All the things he held so dear

A careless step sent Tom to God such a shame, poor old sod

He left a sign to help me find something dear he left behind

Tom’s ghostly tale can now be told.

A haunting tale that left me cold……

Tom Thatcher, poacher turned game keeper, ghillie, church warden, and a colourful local character by all accounts. He is dead now, long gone in fact. He died from guilt, tobacco, alcohol and fishing.

Tom was caught poaching by the land owner, a retired colonel and local magistrate who was so impressed with Toms skills, he decided to retain his services as his game keeper and ghillie rather than send him down.

How could Tom refuse. The appointment raised Toms profile in the local community, now respectable although still the lovable old rogue. He even had a new tweed jacket, breeches and boots and looked every bit the countryman, which of course he was. In his new role his lot improved tenfold. He had the use of a small but cosy cottage on the estate with a small vegetable garden and a lean to greenhouse come potting shed come tackle room.

The colonel allowed Tom to take the odd fish from the river which he could sell to the local hotel, along with game acquired from shoots which Tom managed. His modest salary was supplemented by tips from the wealthy guests visiting the estate who enjoyed the colonels company, shooting, fishing and claret.

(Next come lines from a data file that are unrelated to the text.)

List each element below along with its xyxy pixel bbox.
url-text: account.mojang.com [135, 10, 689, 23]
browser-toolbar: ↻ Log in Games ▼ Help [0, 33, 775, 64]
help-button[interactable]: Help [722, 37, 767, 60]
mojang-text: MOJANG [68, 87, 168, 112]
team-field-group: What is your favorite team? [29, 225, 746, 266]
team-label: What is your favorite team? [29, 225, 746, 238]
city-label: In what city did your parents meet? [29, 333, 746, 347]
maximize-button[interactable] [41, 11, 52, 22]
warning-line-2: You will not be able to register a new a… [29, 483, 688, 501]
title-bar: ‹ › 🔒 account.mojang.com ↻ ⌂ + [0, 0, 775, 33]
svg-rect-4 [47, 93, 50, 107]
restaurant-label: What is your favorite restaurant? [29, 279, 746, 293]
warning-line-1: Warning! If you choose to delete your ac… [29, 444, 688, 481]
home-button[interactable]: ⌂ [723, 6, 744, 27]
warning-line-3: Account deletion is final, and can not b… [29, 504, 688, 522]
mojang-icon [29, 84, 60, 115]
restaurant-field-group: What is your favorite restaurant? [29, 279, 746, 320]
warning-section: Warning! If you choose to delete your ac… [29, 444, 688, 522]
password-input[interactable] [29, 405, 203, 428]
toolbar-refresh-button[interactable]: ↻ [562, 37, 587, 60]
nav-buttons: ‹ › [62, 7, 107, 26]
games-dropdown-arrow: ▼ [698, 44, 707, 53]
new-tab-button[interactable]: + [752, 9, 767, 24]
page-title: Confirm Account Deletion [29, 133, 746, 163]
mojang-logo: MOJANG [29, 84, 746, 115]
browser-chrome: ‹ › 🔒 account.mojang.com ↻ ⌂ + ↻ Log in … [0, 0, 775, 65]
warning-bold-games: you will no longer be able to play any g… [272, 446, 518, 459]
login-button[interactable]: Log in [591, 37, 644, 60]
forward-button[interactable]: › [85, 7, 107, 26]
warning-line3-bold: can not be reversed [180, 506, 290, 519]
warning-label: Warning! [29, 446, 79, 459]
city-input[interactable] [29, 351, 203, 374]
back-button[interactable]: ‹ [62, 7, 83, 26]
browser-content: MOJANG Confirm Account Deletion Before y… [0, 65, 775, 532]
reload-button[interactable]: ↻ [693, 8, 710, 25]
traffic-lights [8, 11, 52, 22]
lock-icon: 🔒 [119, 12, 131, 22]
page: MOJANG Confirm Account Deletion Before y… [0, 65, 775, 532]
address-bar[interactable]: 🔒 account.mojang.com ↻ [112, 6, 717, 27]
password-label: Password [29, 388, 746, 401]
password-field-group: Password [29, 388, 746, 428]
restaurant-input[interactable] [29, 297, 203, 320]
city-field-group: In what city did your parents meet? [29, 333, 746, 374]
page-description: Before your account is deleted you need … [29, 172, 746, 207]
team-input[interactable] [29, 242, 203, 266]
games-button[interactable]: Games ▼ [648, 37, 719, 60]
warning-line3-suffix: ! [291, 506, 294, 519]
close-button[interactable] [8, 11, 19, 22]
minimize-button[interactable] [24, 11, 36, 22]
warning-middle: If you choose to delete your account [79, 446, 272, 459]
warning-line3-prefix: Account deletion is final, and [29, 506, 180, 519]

Tom loved to fish, he was fishing from the age of six, skipped school, church and took every opportunity to fish and always on private land where fishing was by invitation only. The river keeper tended to turn a blind eye, what harm could this young urchin do with his bent pin and hazel twig. In fact he gave Tom a broken tip from an old fly rod, some proper line and a few hooks so he could catch minnows in fine style.

Tom was over the moon with these precious gifts, it was though he had been presented with the finest cane rod ever made by the best rod maker in the land. That broken tip was still in his cottage the day he died, unused for years, slightly bent and twisted  but cherished non the less.

Now Tom himself was the river keeper and there was a particular spot on the river where Tom liked to fish and he kept it to himself, it was his secret swim and always kept the colonel’s guest well away from it. He discovered it whilst clearing weed and it was only accessible from the river by wading around some willow roots and over the trunk of a fallen dead tree. Here the bank was undercut with a small gravel beach and due to the steep bank, overhanging with willows and a thicket of brambles , it was invisible from above. 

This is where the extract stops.